Todo ello apuntando a reducir el tráfico sobre los modos masivos cuyo uso atenta contra el distanciamiento social que todavía deberemos conservar. También podría estimularse el empleo del taxi y de los servicios individuales a requerimiento (ride-hailing) como Uber, Cabify, etc., aunque tal vez adoptando alguna precaución adicional tipo Montevideo para separar físicamente al conductor del pasajero en el asiento trasero.
¿Habrá después un rebrote y tendremos que volver a nuestras casas? No parece que lo sepamos todavía. Aunque no lo podamos creer ahora, habrá también un largo plazo en el cual todo o casi todo habrá pasado, y algún Bocaccio contemporáneo habrá escrito su Decamerón (¿o Ekatomerón?), ahora en una laptop, con aire acondicionado e internet.

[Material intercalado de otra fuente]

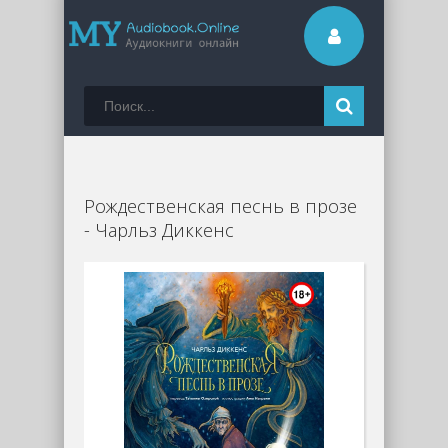
Рождественская песнь в прозе
- Чарльз Диккенс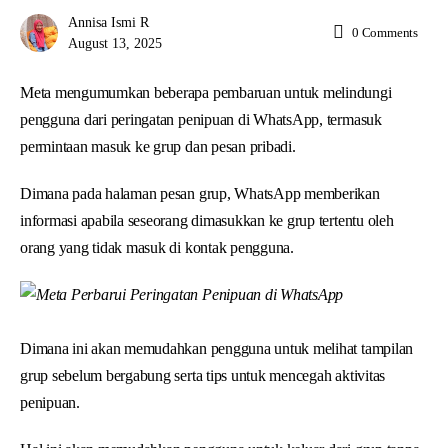
Annisa Ismi R
0
Comments
August 13, 2025
Meta mengumumkan beberapa pembaruan untuk melindungi
pengguna dari peringatan penipuan di WhatsApp, termasuk
permintaan masuk ke grup dan pesan pribadi.
Dimana pada halaman pesan grup, WhatsApp memberikan
informasi apabila seseorang dimasukkan ke grup tertentu oleh
orang yang tidak masuk di kontak pengguna.
Dimana ini akan memudahkan pengguna untuk melihat tampilan
grup sebelum bergabung serta tips untuk mencegah aktivitas
penipuan.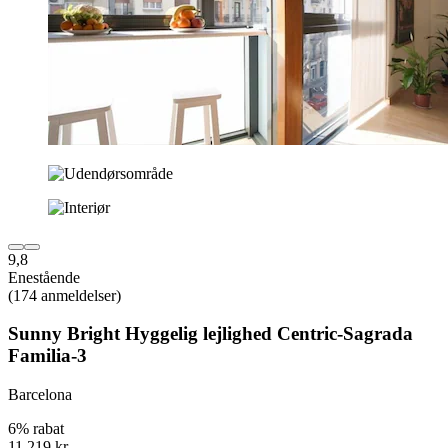
9,8
Enestående
(174 anmeldelser)
Sunny Bright Hyggelig lejlighed Centric-Sagrada
Familia-3
Barcelona
6% rabat
11.219 kr.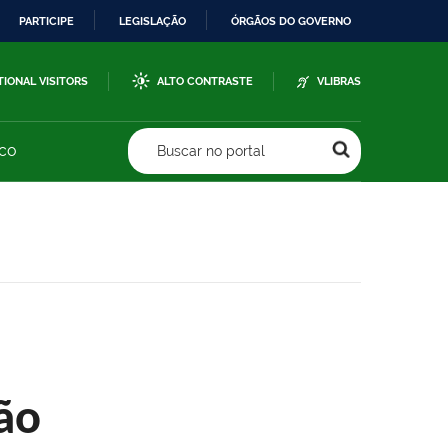
PARTICIPE
LEGISLAÇÃO
ÓRGÃOS DO GOVERNO
TIONAL VISITORS
ALTO CONTRASTE
VLIBRAS
sco
Buscar no portal
ão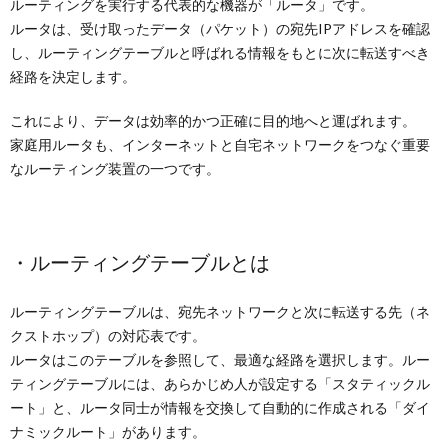
ルーティングを実行する代表的な機器が「ルータ」です。
ルータは、受け取ったデータ（パケット）の宛先IPアドレスを確認
し、ルーティングテーブルと呼ばれる情報をもとに次に転送すべき
経路を決定します。
これにより、データは効率的かつ正確に目的地へと運ばれます。
家庭用ルータも、インターネットと自宅ネットワークをつなぐ重要
なルーティング装置の一つです。
・ルーティングテーブルとは
ルーティングテーブルは、宛先ネットワークと次に転送する先（ネ
クストホップ）の対応表です。
ルータはこのテーブルを参照して、最適な経路を選択します。ルー
ティングテーブルには、あらかじめ人が設定する「スタティックル
ート」と、ルータ同士が情報を交換して自動的に作成される「ダイ
ナミックルート」があります。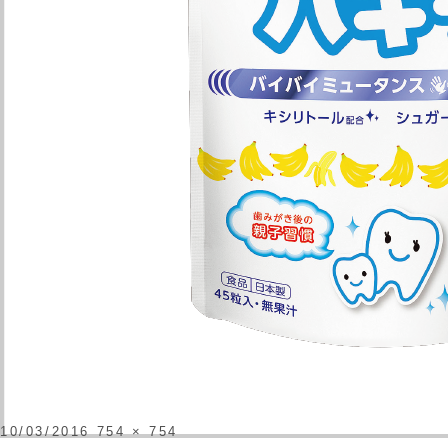
投
フ
10/03/2016
754 × 754
稿
ル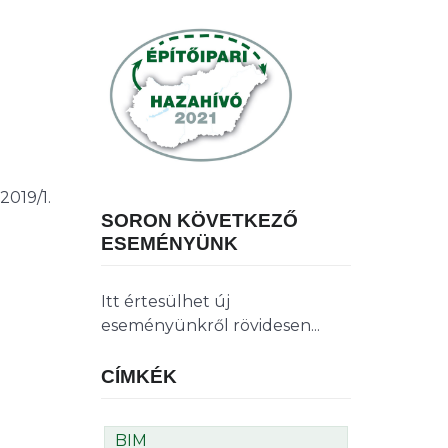
2019/1.
SORON KÖVETKEZŐ
ESEMÉNYÜNK
Itt értesülhet új
eseményünkről rövidesen...
CÍMKÉK
BIM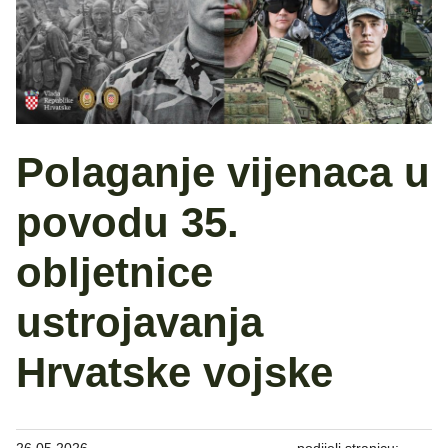
Polaganje vijenaca u
povodu 35.
obljetnice
ustrojavanja
Hrvatske vojske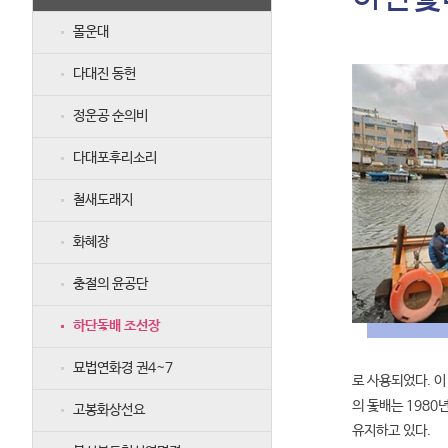
몰운대
다대진 동헌
정운공 순의비
다대포후리소리
철새도래지
화혜장
충절의 윤공단
하단돛배 조선장
묘법연화경 권4~7
로 사용되었다. 이
의 돛배는 198
고봉화상선요
유지하고 있다.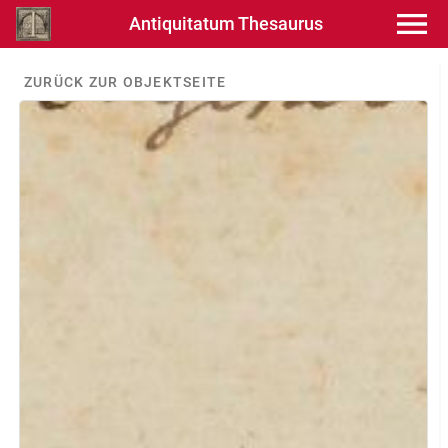
Antiquitatum Thesaurus
ZURÜCK ZUR OBJEKTSEITE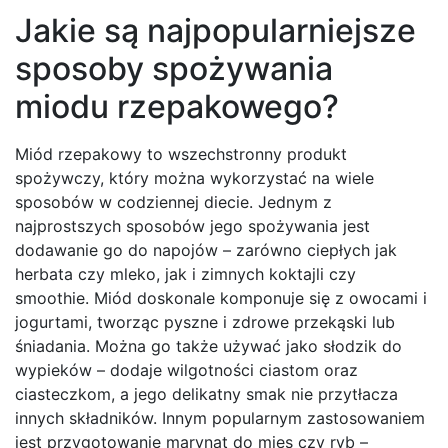
Jakie są najpopularniejsze
sposoby spożywania
miodu rzepakowego?
Miód rzepakowy to wszechstronny produkt
spożywczy, który można wykorzystać na wiele
sposobów w codziennej diecie. Jednym z
najprostszych sposobów jego spożywania jest
dodawanie go do napojów – zarówno ciepłych jak
herbata czy mleko, jak i zimnych koktajli czy
smoothie. Miód doskonale komponuje się z owocami i
jogurtami, tworząc pyszne i zdrowe przekąski lub
śniadania. Można go także używać jako słodzik do
wypieków – dodaje wilgotności ciastom oraz
ciasteczkom, a jego delikatny smak nie przytłacza
innych składników. Innym popularnym zastosowaniem
jest przygotowanie marynat do mięs czy ryb –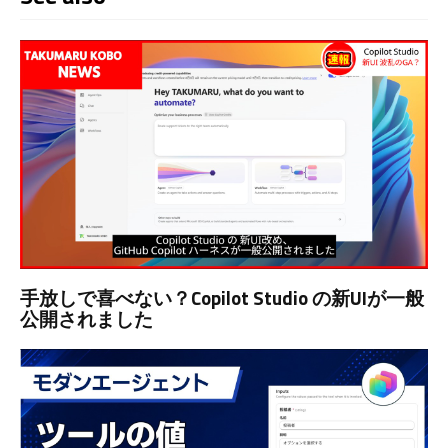
手放しで喜べない？Copilot Studio の新UIが一般
公開されました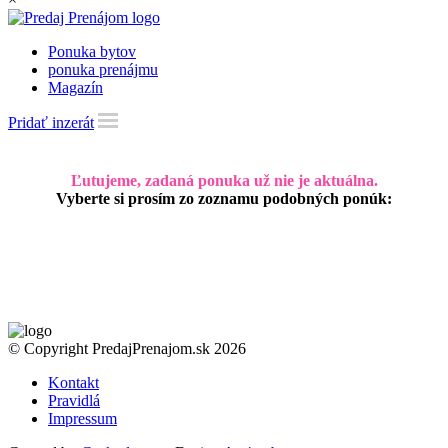
Ponuka bytov
ponuka prenájmu
Magazín
Pridať inzerát
Ľutujeme, zadaná ponuka už nie je aktuálna.
Vyberte si prosím zo zoznamu podobných ponúk:
© Copyright PredajPrenajom.sk 2026
Kontakt
Pravidlá
Impressum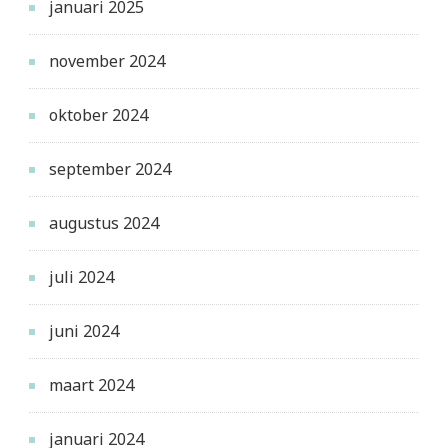
januari 2025
november 2024
oktober 2024
september 2024
augustus 2024
juli 2024
juni 2024
maart 2024
januari 2024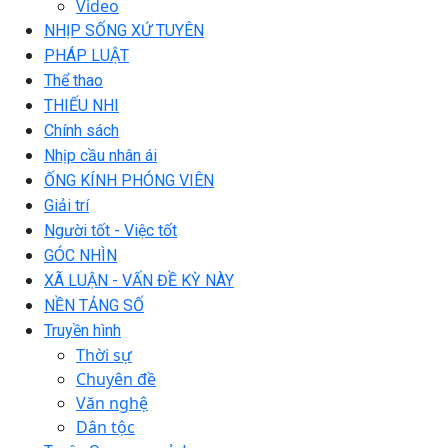
Video
NHỊP SỐNG XỨ TUYÊN
PHÁP LUẬT
Thể thao
THIẾU NHI
Chính sách
Nhịp cầu nhân ái
ỐNG KÍNH PHÓNG VIÊN
Giải trí
Người tốt - Việc tốt
GÓC NHÌN
XÃ LUẬN - VẤN ĐỀ KỲ NÀY
NỀN TẢNG SỐ
Truyền hình
Thời sự
Chuyên đề
Văn nghệ
Dân tộc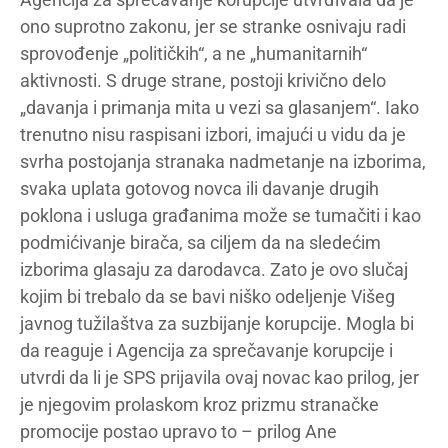
ono suprotno zakonu, jer se stranke osnivaju radi
sprovođenje „političkih“, a ne „humanitarnih“
aktivnosti. S druge strane, postoji krivično delo
„davanja i primanja mita u vezi sa glasanjem“. Iako
trenutno nisu raspisani izbori, imajući u vidu da je
svrha postojanja stranaka nadmetanje na izborima,
svaka uplata gotovog novca ili davanje drugih
poklona i usluga građanima može se tumačiti i kao
podmićivanje birača, sa ciljem da na sledećim
izborima glasaju za darodavca. Zato je ovo slučaj
kojim bi trebalo da se bavi niško odeljenje Višeg
javnog tužilaštva za suzbijanje korupcije. Mogla bi
da reaguje i Agencija za sprečavanje korupcije i
utvrdi da li je SPS prijavila ovaj novac kao prilog, jer
je njegovim prolaskom kroz prizmu stranačke
promocije postao upravo to – prilog Ane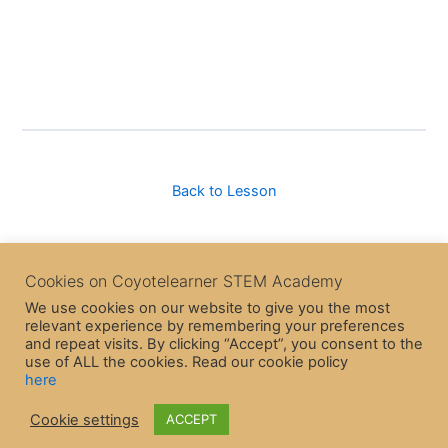
Back to Lesson
Next Topic
Cookies on Coyotelearner STEM Academy
We use cookies on our website to give you the most
relevant experience by remembering your preferences
Previous Topic
and repeat visits. By clicking “Accept”, you consent to the
use of ALL the cookies. Read our cookie policy
here
Cookie settings
ACCEPT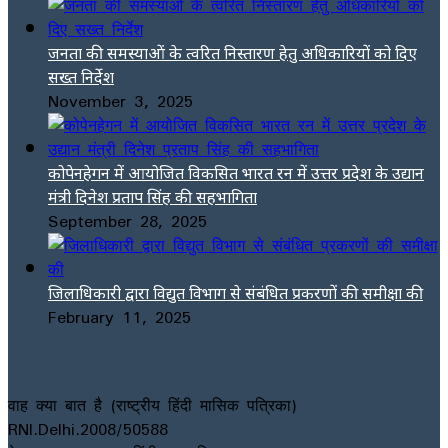
जनता की समस्याओं के त्वरित निस्तारण हेतु अधिकारियों को दिए
सख्त निर्देश
November 3, 2025
कोपेनहेगन में आयोजित विकसित भारत रन में उत्तर प्रदेश के उद्यान
मंत्री दिनेश प्रताप सिंह की सहभागिता
September 28, 2025
जिलाधिकारी द्वारा विद्युत विभाग से संबंधित प्रकरणों की समीक्षा की
February 11, 2025
वाह क्या बात है (राष्ट्रीय हिंदी मासिक पत्रिका)
RNI.Delhi.2008/50588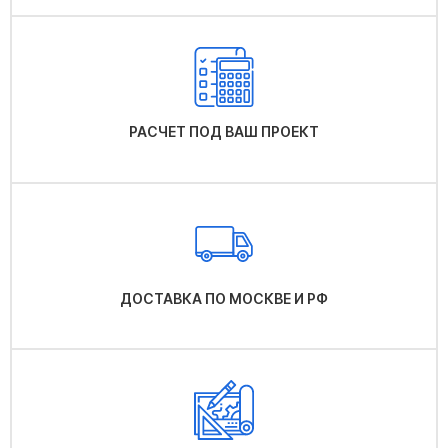
РАСЧЕТ ПОД ВАШ ПРОЕКТ
ДОСТАВКА ПО МОСКВЕ И РФ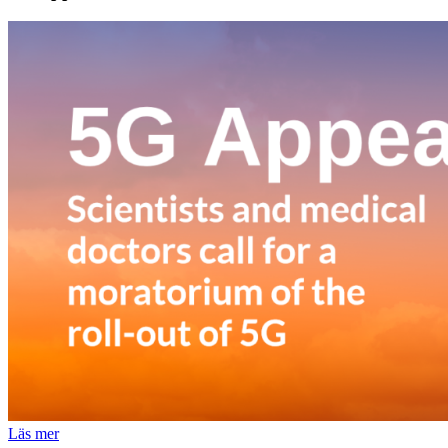
Läs mer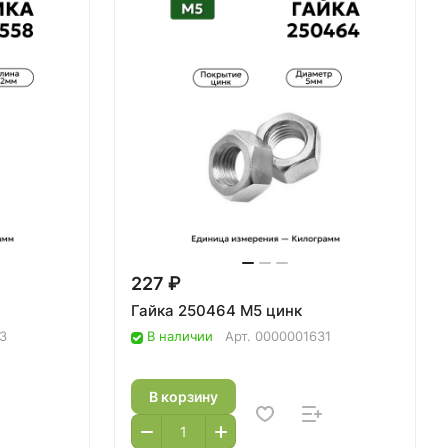
227 ₽
Гайка 250464 М5 цинк
3
В наличии
Арт.
0000001631
В корзину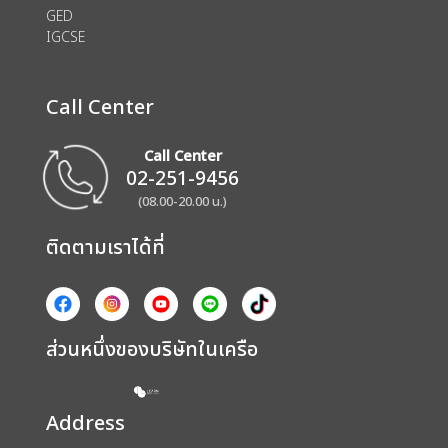
GED
IGCSE
Call Center
Call Center
02-251-9456
(08.00-20.00 น.)
ติดตามเราได้ที่
ส่วนหนึ่งของบริษัทในเครือ
Address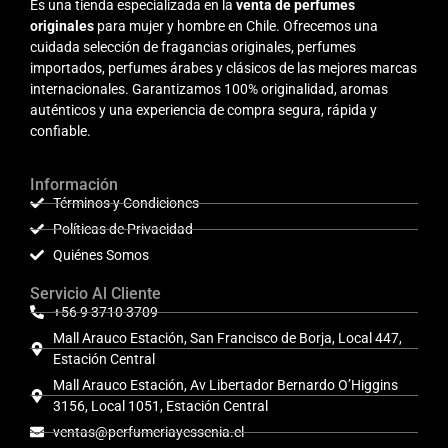
Es una tienda especializada en la
venta de perfumes
originales
para mujer y hombre en Chile. Ofrecemos una
cuidada selección de fragancias originales, perfumes
importados, perfumes árabes y clásicos de las mejores marcas
internacionales. Garantizamos 100% originalidad, aromas
auténticos y una experiencia de compra segura, rápida y
confiable.
Información
Términos y Condiciones
Políticas de Privacidad
Quiénes Somos
Servicio Al Cliente
+56 9 3710 3709
Mall Arauco Estación, San Francisco de Borja, Local 447,
Estación Central
Mall Arauco Estación, Av Libertador Bernardo O’Higgins
3156, Local 1051, Estación Central
ventas@perfumeriayessenia.cl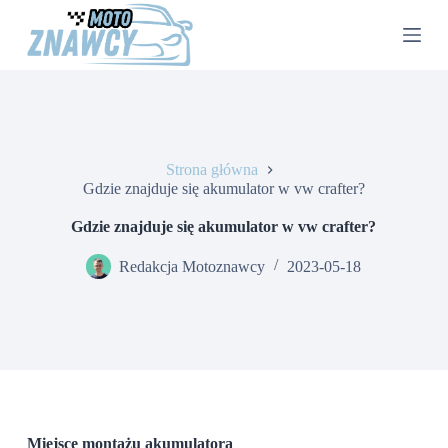
P
r
z
e
j
d
ź
d
o
Strona główna
t
Gdzie znajduje się akumulator w vw crafter?
r
e
Gdzie znajduje się akumulator w vw crafter?
ś
c
Redakcja Motoznawcy
2023-05-18
i
Miejsce montażu akumulatora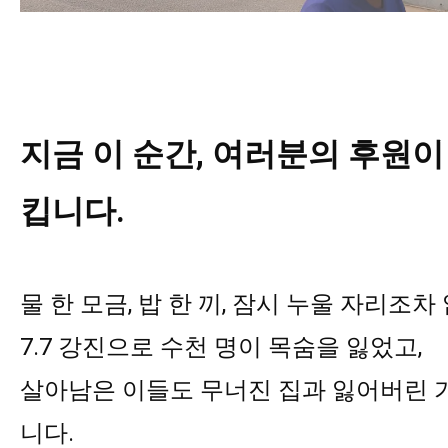
지금 이 순간, 여러분의 후원이
킵니다.
물 한 모금, 밥 한 끼, 잠시 누울 자리조차 
7.7 강진으로 수천 명이 목숨을 잃었고,

살아남은 이들도 무너진 집과 잃어버린 
니다.
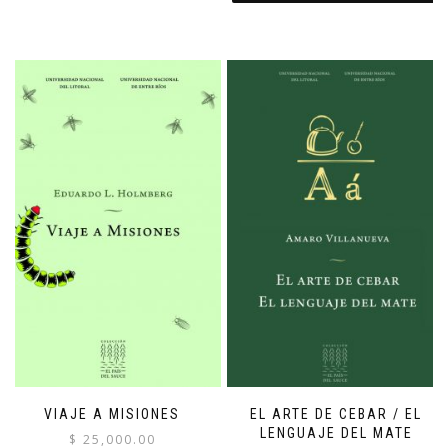
VIAJE A MISIONES
EL ARTE DE CEBAR / EL
LENGUAJE DEL MATE
$
25,000.00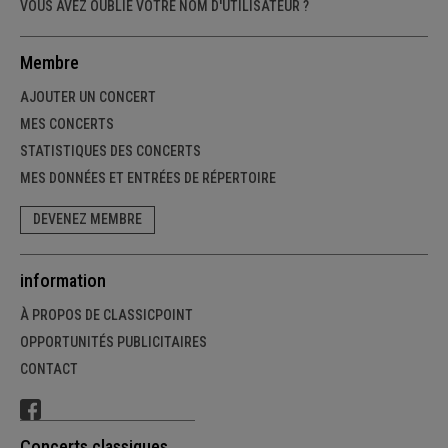
VOUS AVEZ OUBLIÉ VOTRE NOM D'UTILISATEUR ?
Membre
AJOUTER UN CONCERT
MES CONCERTS
STATISTIQUES DES CONCERTS
MES DONNÉES ET ENTRÉES DE RÉPERTOIRE
DEVENEZ MEMBRE
information
À PROPOS DE CLASSICPOINT
OPPORTUNITÉS PUBLICITAIRES
CONTACT
Concerts classiques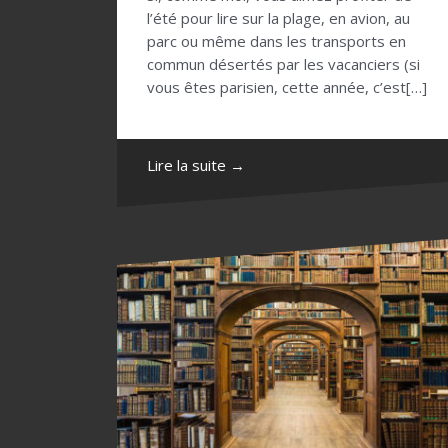
l’été pour lire sur la plage, en avion, au
parc ou même dans les transports en
commun désertés par les vacanciers (si
vous êtes parisien, cette année, c’est[…]
Lire la suite →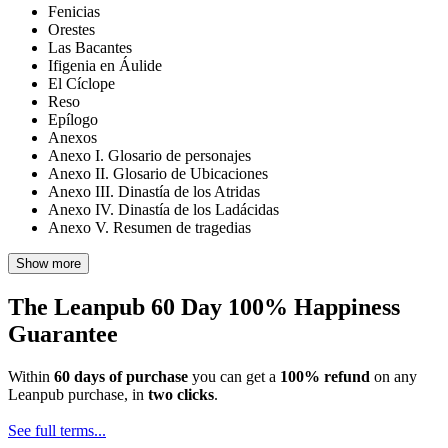
Fenicias
Orestes
Las Bacantes
Ifigenia en Áulide
El Cíclope
Reso
Epílogo
Anexos
Anexo I. Glosario de personajes
Anexo II. Glosario de Ubicaciones
Anexo III. Dinastía de los Atridas
Anexo IV. Dinastía de los Ladácidas
Anexo V. Resumen de tragedias
Show more
The Leanpub 60 Day 100% Happiness
Guarantee
Within
60 days of purchase
you can get a
100% refund
on any
Leanpub purchase, in
two clicks
.
See full terms...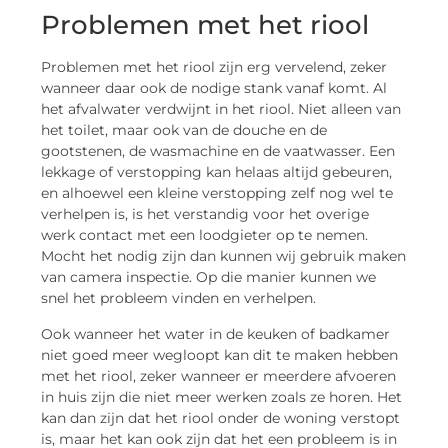
Problemen met het riool
Problemen met het riool zijn erg vervelend, zeker
wanneer daar ook de nodige stank vanaf komt. Al
het afvalwater verdwijnt in het riool. Niet alleen van
het toilet, maar ook van de douche en de
gootstenen, de wasmachine en de vaatwasser. Een
lekkage of verstopping kan helaas altijd gebeuren,
en alhoewel een kleine verstopping zelf nog wel te
verhelpen is, is het verstandig voor het overige
werk contact met een loodgieter op te nemen.
Mocht het nodig zijn dan kunnen wij gebruik maken
van camera inspectie. Op die manier kunnen we
snel het probleem vinden en verhelpen.
Ook wanneer het water in de keuken of badkamer
niet goed meer wegloopt kan dit te maken hebben
met het riool, zeker wanneer er meerdere afvoeren
in huis zijn die niet meer werken zoals ze horen. Het
kan dan zijn dat het riool onder de woning verstopt
is, maar het kan ook zijn dat het een probleem is in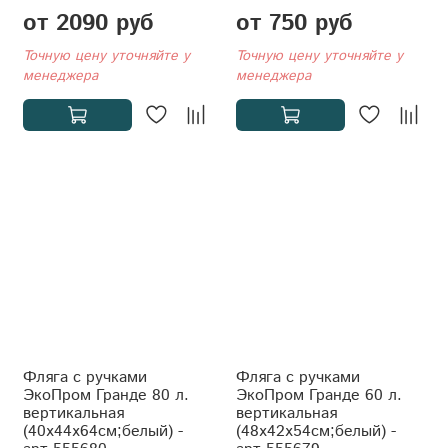
от 2090 руб
от 750 руб
Точную цену уточняйте у
Точную цену уточняйте у
менеджера
менеджера
Фляга с ручками
Фляга с ручками
ЭкоПром Гранде 80 л.
ЭкоПром Гранде 60 л.
вертикальная
вертикальная
(40x44x64см;белый) -
(48x42x54см;белый) -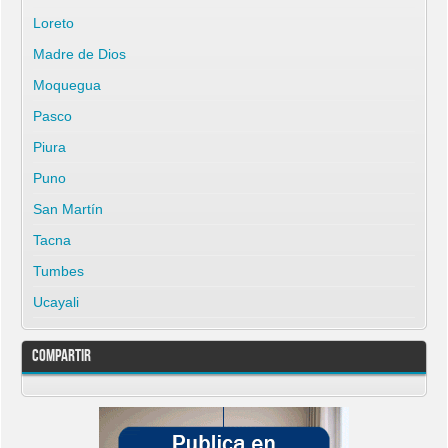
Loreto
Madre de Dios
Moquegua
Pasco
Piura
Puno
San Martín
Tacna
Tumbes
Ucayali
Compartir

Nos encontraremos entonces en lo que se está conociendo como una “nueva normalidad”, en la que evaluaremos los daños e interpretaremos lo sucedido, y de la interpretación que hagamos dependerá el efecto permanente que tenga esta experiencia trágica. ¿Interpretaremos que hay que fabricar localmente todo, y especialmente barbijos y respiradores, para no depender de nadie en la próxima pandemia? ¿Estaremos convencidos que hay que dejar de viajar en avión, reducir el comercio y el contacto entre naciones y abrazarnos al paradigma de “vivir con lo nuestro”?
¿O asumiremos la pandemia como un nuevo “cisne negro” que tendremos que manejar como la humanidad ha manejado tantos, pero que en definitiva no altera las leyes fundamentales del comportamiento humano y la economía que garantizan que la cooperación y el comercio han sido siempre los únicos motores del crecimiento, la prosperidad, y por lo tanto en este caso, de la recuperación? Con un prudente pesimismo, tenemos que pensar muy especialmente en el futuro que nos espera cuando todo haya pasado.